Debate has circled around an increased national living wage rate which was announced last November.
As the new rate goes into effect today, here's everything you need to know.
What is the national living wage?
The national living wage is a mandatory hourly rate of pay introduced in 2016 by former chancellor George Osborne so low wage workers can take a greater share of gains from the UK's growth.
The government has said it is working to move from a low wage, high tax, high welfare society to a higher wage, lower tax, lower welfare society.
How much has the rate increased?
From today, workers 25 and over will be paid £7.50 an hour, a 30p, or four per cent, rise from the original rate of £7.20. This will add up to a pay rise of more than £500 a year.
Who benefits from the hike?
The national living wage is paid to over 2m full-time workers 25 and older; workers 24 and under receive the minimum wage.
As of today, those 21-24 receive £7.05 an hour, 18-20 receive £5.60, under-18s receive £4.05 and apprentices receive £3.50.
What does this mean for businesses?
London firms are set to face a sharp rise in costs from today, and new research reveals thousands of City businesses aren't prepared.
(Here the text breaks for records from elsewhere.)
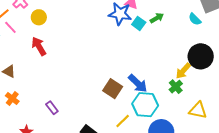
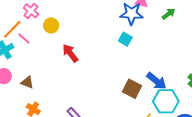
cyan square: (139, 23) -> (125, 39), moved
red arrow: (39, 46) -> (70, 53), moved

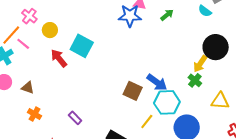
cyan square: (125, 39) -> (82, 46), moved, size x1.6
red arrow: (70, 53) -> (59, 58), moved

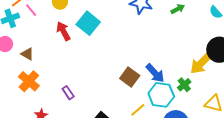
yellow arrow: (200, 64) -> (201, 63), size x1.4
green cross: (195, 80) -> (184, 85), moved
orange cross: (34, 114) -> (29, 81), size x1.5

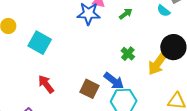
red arrow: (63, 31) -> (46, 84), moved
green cross: (184, 85) -> (128, 54), moved

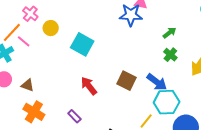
green arrow: (126, 14) -> (170, 33), moved
brown square: (89, 89) -> (127, 81), moved

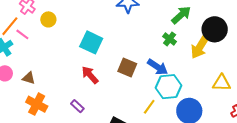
green arrow: (170, 33) -> (181, 15), moved, size x1.5
cyan square: (82, 44) -> (91, 42), moved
Nearly 70,000 firms already experience "significant" financial distress before the sharp rise in business rates and the latest increase to the national living wage, according to insolvency firm Begbies Traynor.
"The Capital's businesses are facing challenges from all directions this year," said Julie Palmer, partner at Begbies Traynor.
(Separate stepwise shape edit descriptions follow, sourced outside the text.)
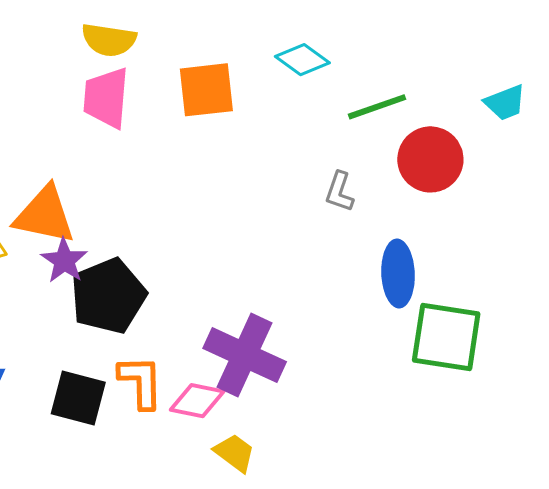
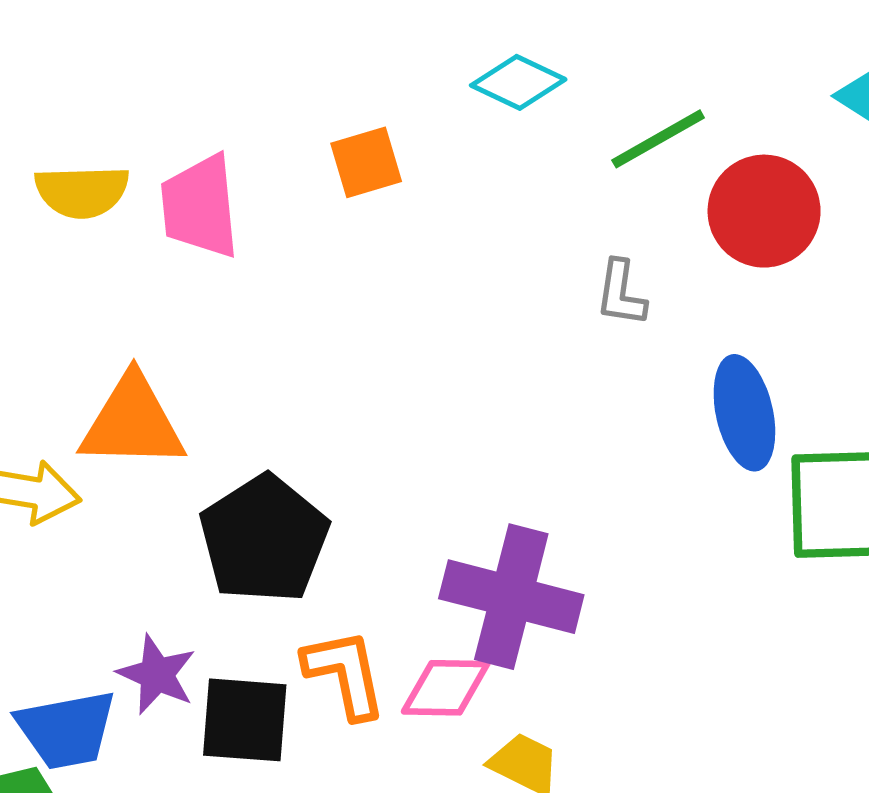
yellow semicircle: (109, 40) -> (82, 192), moved
orange square: (206, 90) -> (366, 162), size x0.7
purple star: (64, 261) -> (157, 675), moved

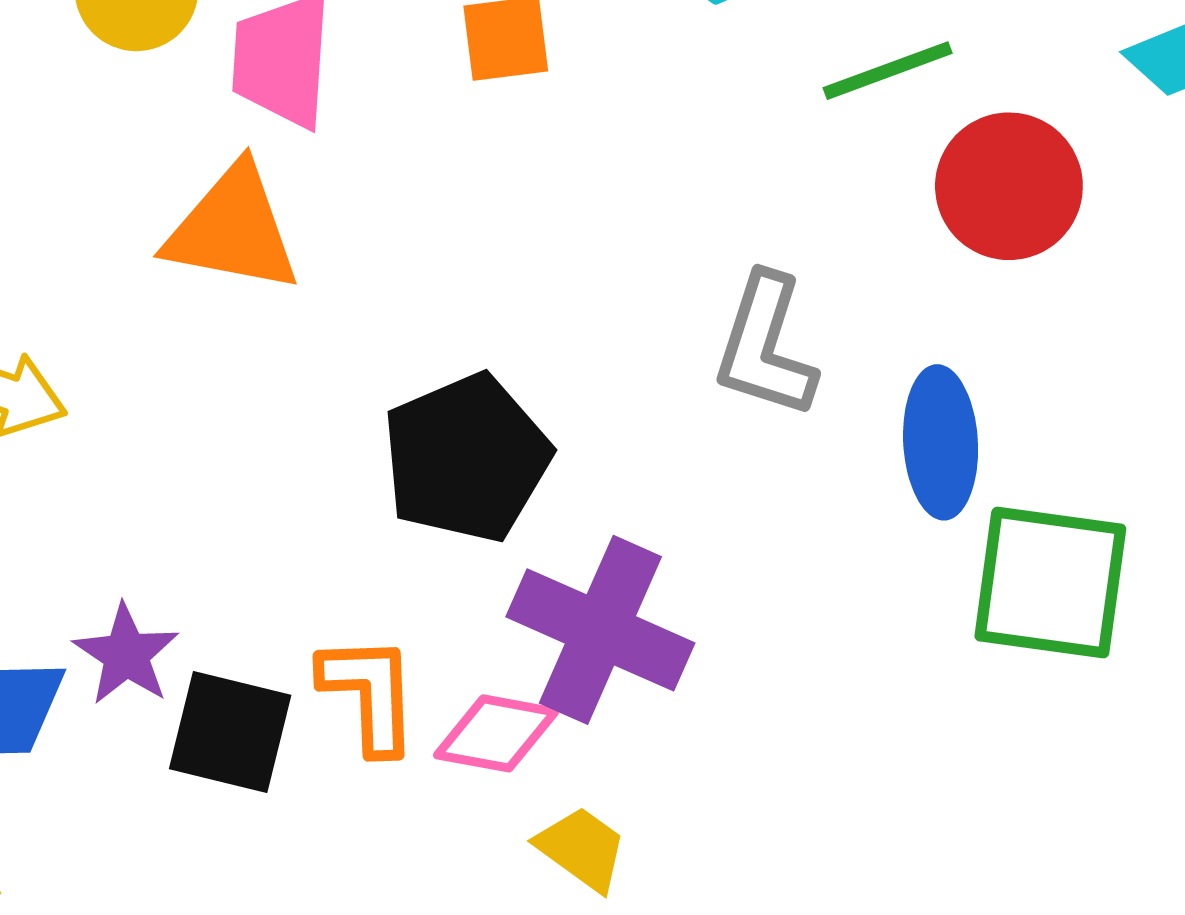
gray L-shape: (621, 293) -> (765, 346), moved, size x1.6
orange triangle: (132, 422) -> (233, 229), moved
black pentagon: (264, 539) -> (466, 458), moved

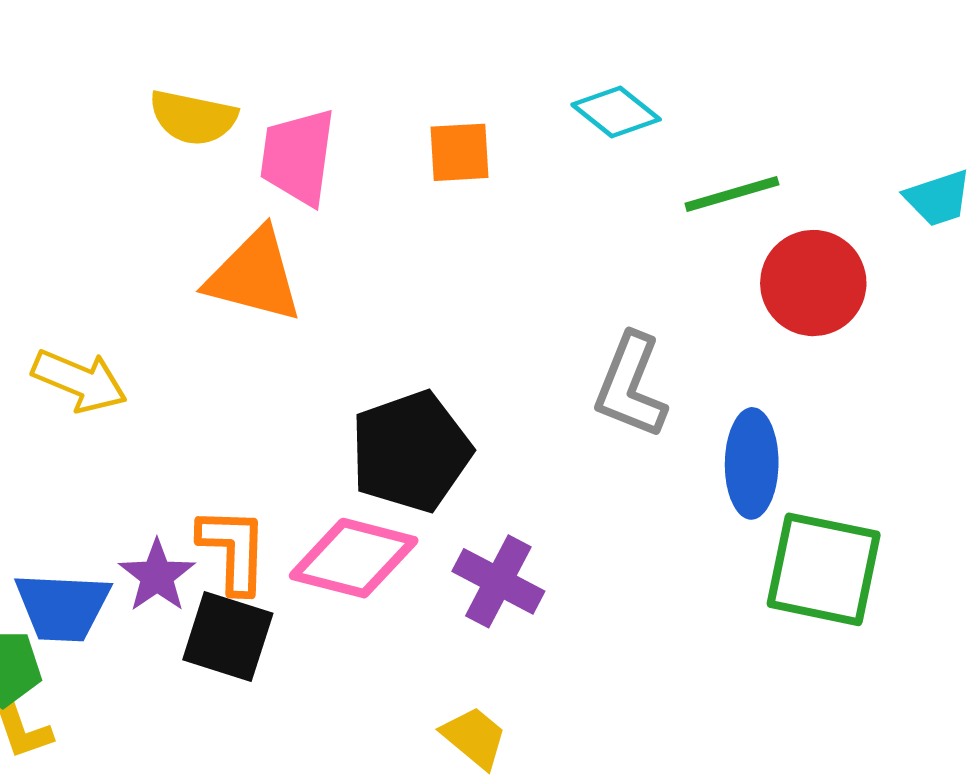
purple cross: (600, 630) -> (498, 581), size x0.7
orange L-shape: (369, 694) -> (233, 550), moved
pink diamond: (496, 733) -> (354, 558), moved, size x1.4

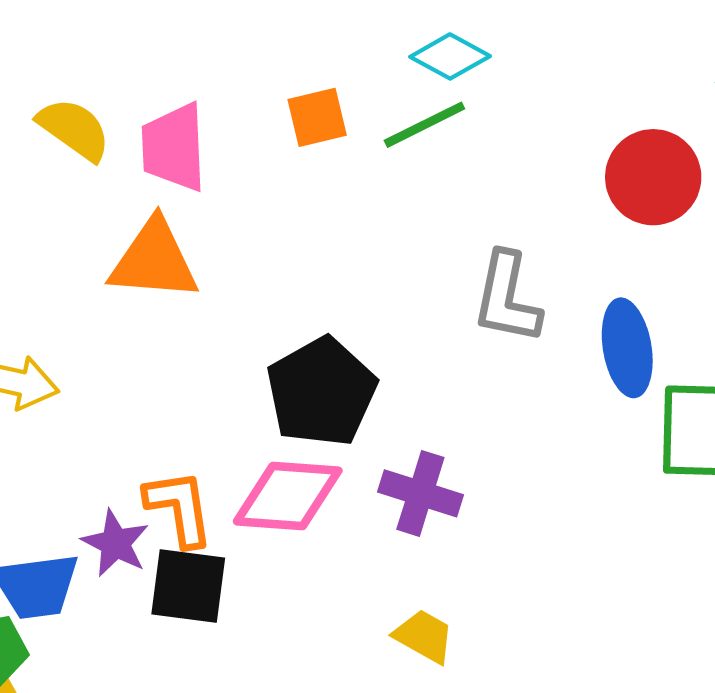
yellow semicircle: (193, 118) -> (74, 129), turned -146
green line: (732, 194) -> (424, 125), moved

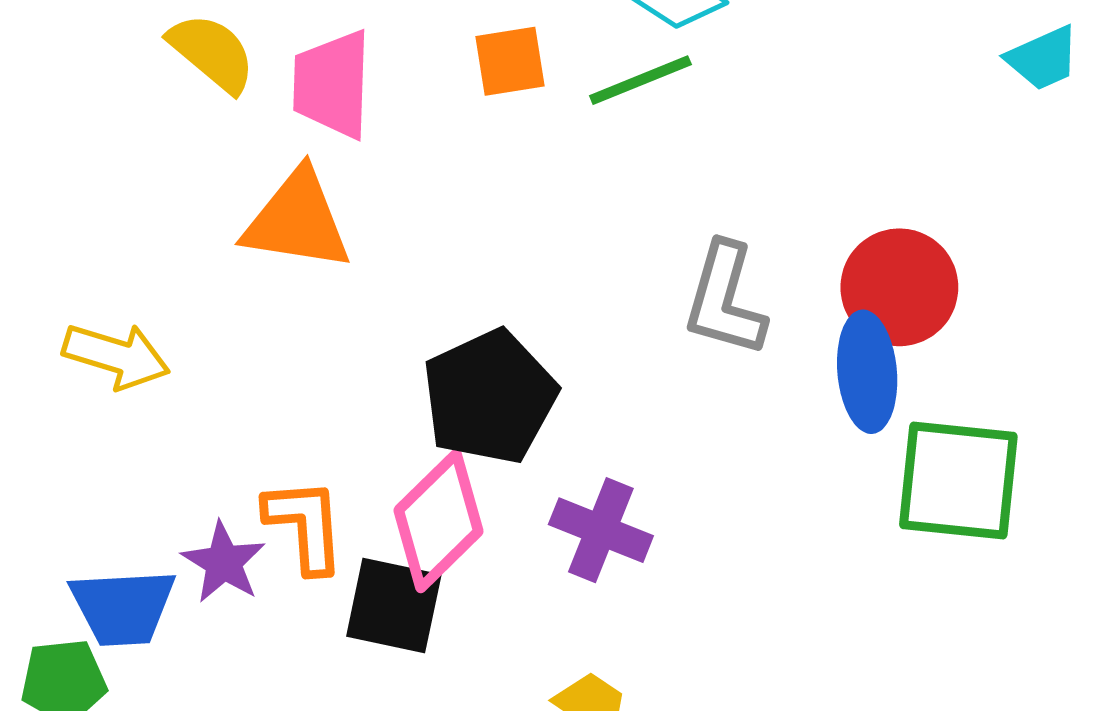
red circle: (653, 177) -> (899, 287), moved
pink diamond: (288, 496) -> (439, 521), turned -53
black square: (188, 586) -> (394, 605), moved

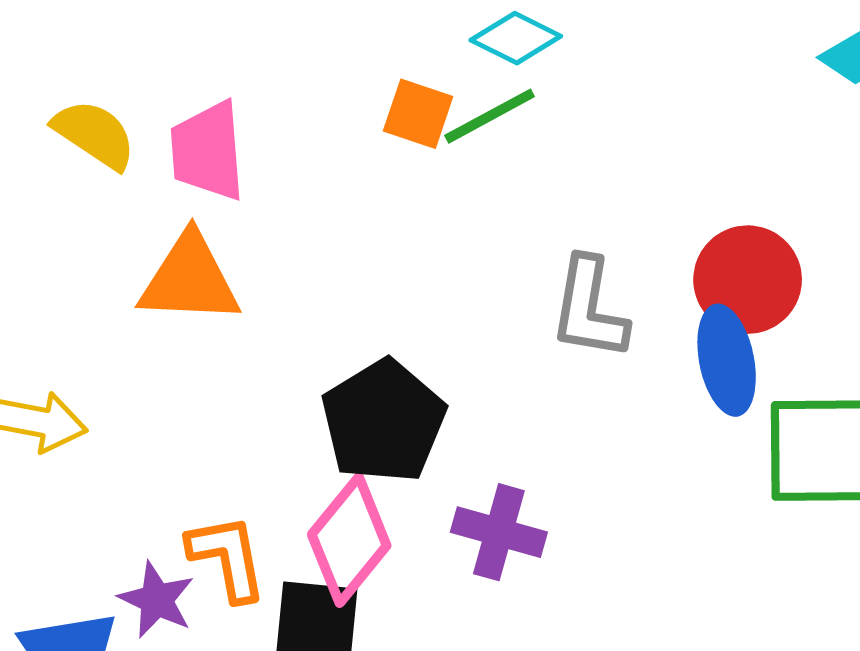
orange square: (510, 61) -> (418, 114), moved, turned 34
This fiscal year alone (2017-18), the national living wage will set businesses back around £1.08bn, a rise of four per cent on last year.
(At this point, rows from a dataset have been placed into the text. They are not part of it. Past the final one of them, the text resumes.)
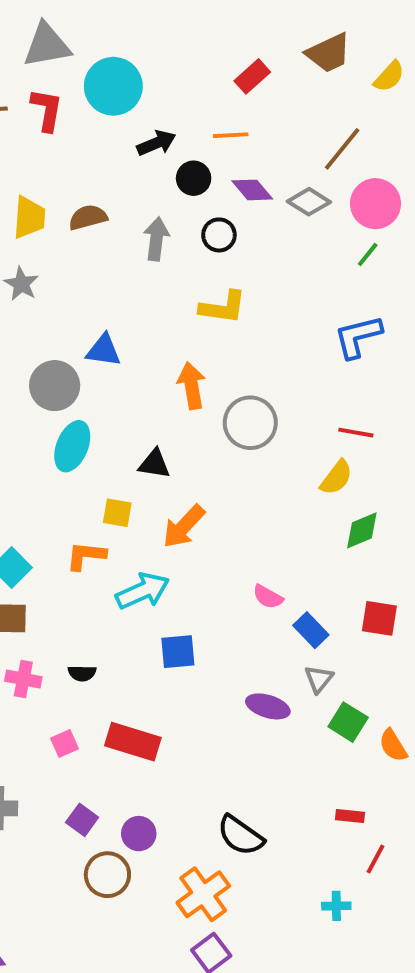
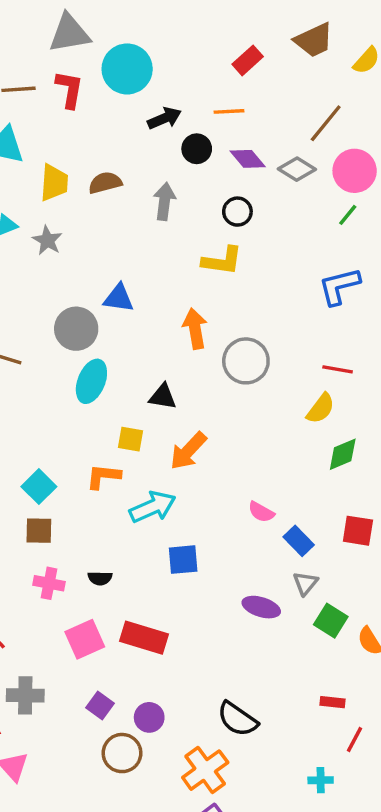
black circle: (219, 235) -> (237, 212), moved
pink square: (64, 744) -> (85, 639), size x1.6

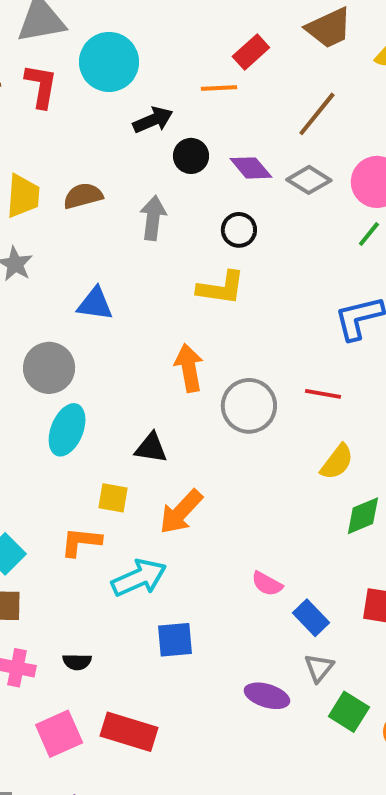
orange line: (229, 111) -> (219, 88), moved
brown line: (326, 123) -> (317, 114), moved
blue triangle: (119, 298) -> (95, 304), moved
red line: (338, 369) -> (323, 394), moved

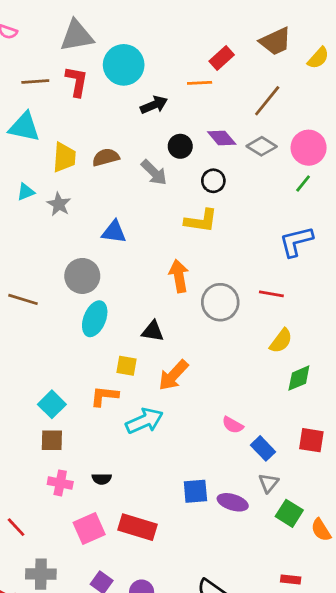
black circle: (191, 156) -> (180, 146), moved
gray arrow: (153, 218) -> (154, 172), turned 128
blue square: (175, 640) -> (195, 491), moved

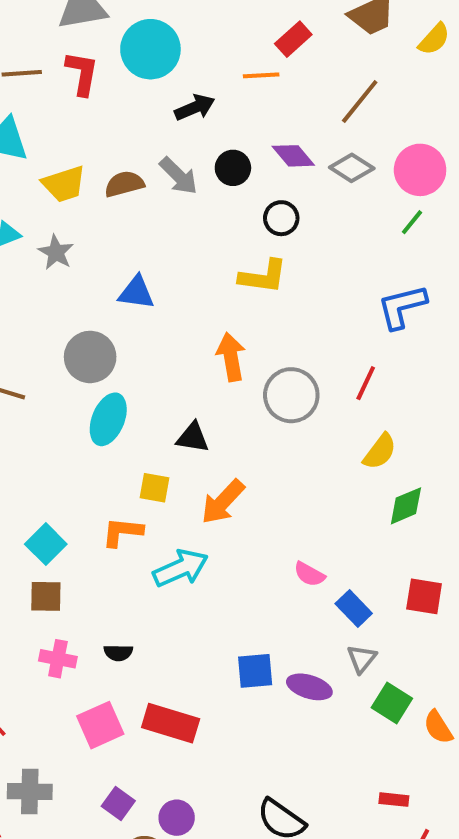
yellow trapezoid: (64, 157) -> (64, 184), turned 68
gray arrow: (154, 172) -> (179, 176), moved
red line: (271, 294) -> (366, 383), turned -75

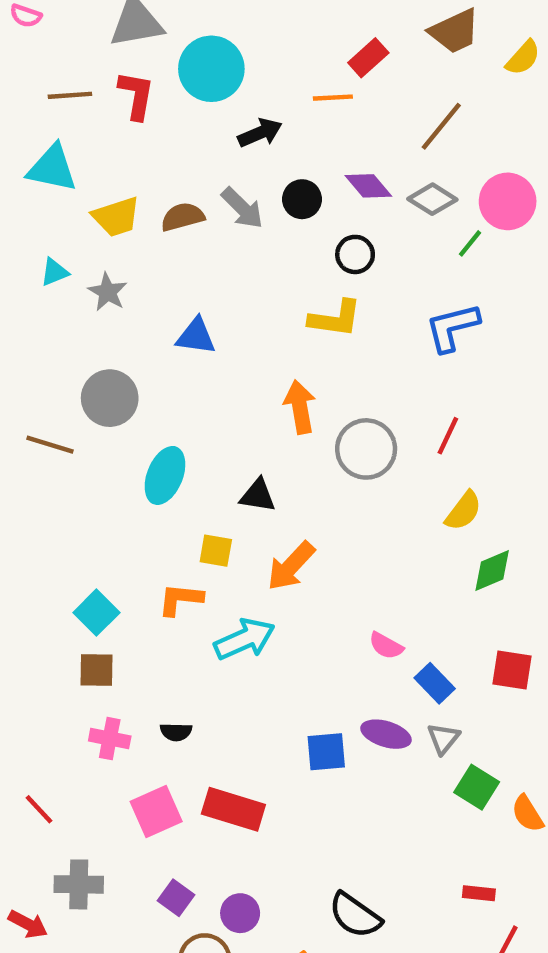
green line: (412, 222) -> (470, 243), moved
blue L-shape: (402, 307) -> (452, 327), moved
gray circle: (90, 357) -> (110, 398), moved
purple ellipse: (309, 687) -> (386, 734), moved

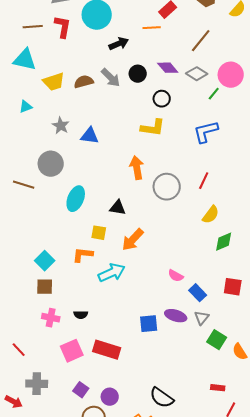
gray star: (107, 292) -> (61, 126), moved

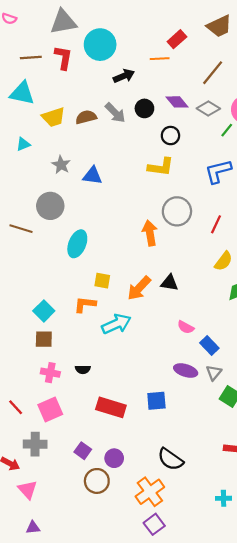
orange arrow: (137, 168) -> (150, 233), moved
gray circle: (167, 187) -> (177, 211), moved
black triangle: (118, 208) -> (169, 283), moved
blue square: (149, 324) -> (156, 401), moved
pink square: (72, 351) -> (50, 409), moved

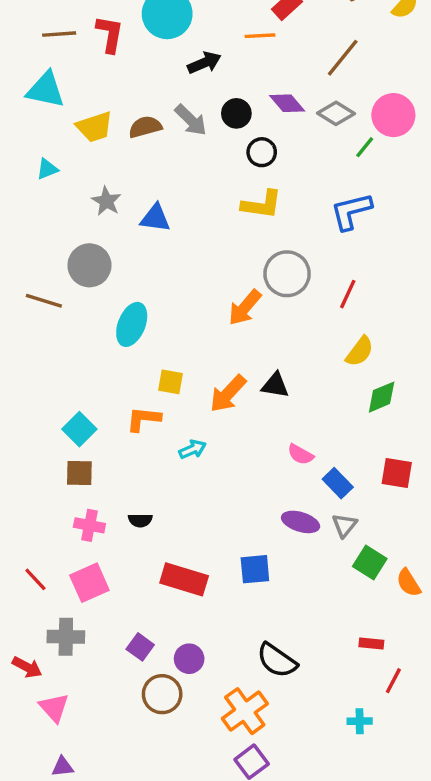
black circle: (170, 136) -> (262, 152), moved
orange arrow: (150, 233) -> (245, 308), turned -130
cyan arrow: (116, 324) -> (192, 449), size x0.6

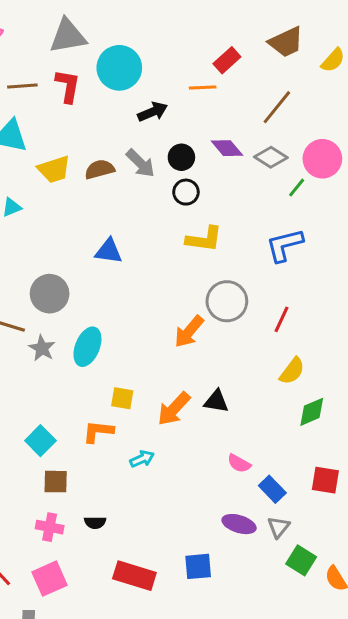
black circle: (262, 152) -> (186, 192), moved
gray star: (106, 201) -> (42, 348), moved
brown square: (79, 473) -> (56, 482), moved

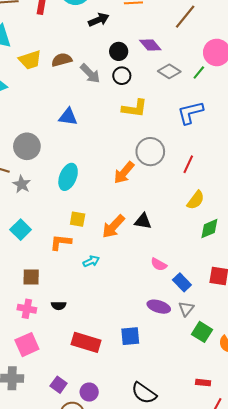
gray diamond: (271, 157) -> (169, 71), moved
gray arrow: (141, 163) -> (90, 74), moved
cyan ellipse: (87, 347) -> (68, 177), moved
cyan square: (40, 441) -> (21, 230), moved

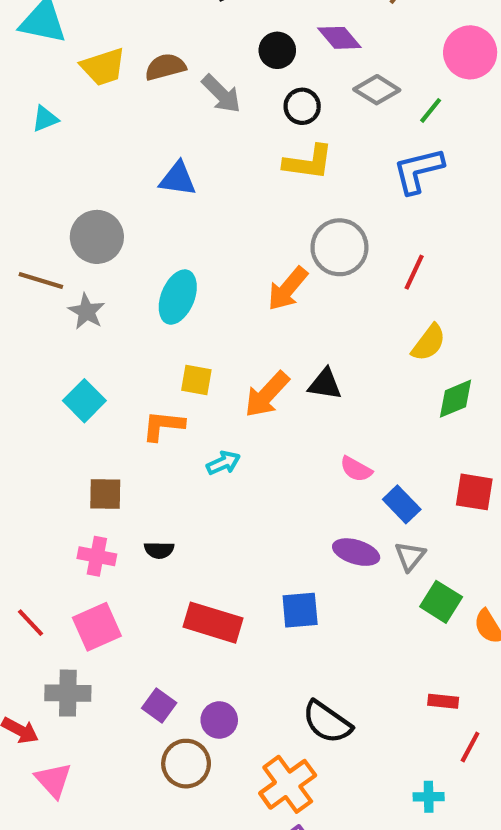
green line: (199, 72) -> (431, 110), moved
black circle: (122, 76) -> (302, 106), moved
What did the government say?
Business minister Margot James said:
“The government is committed to creating an economy that works for everyone and today’s rate rises are great news for some of the UK’s lowest paid workers. More than two million workers will receive an above inflation step up in pay, with some set for a £600-a-year pay rise.
“Every worker in the UK is entitled to at least the national minimum wage or national living wage and we are determined that they get it.
“From today, my clear message to everyone is to check your pay, talk to your boss and report underpayment to Acas.”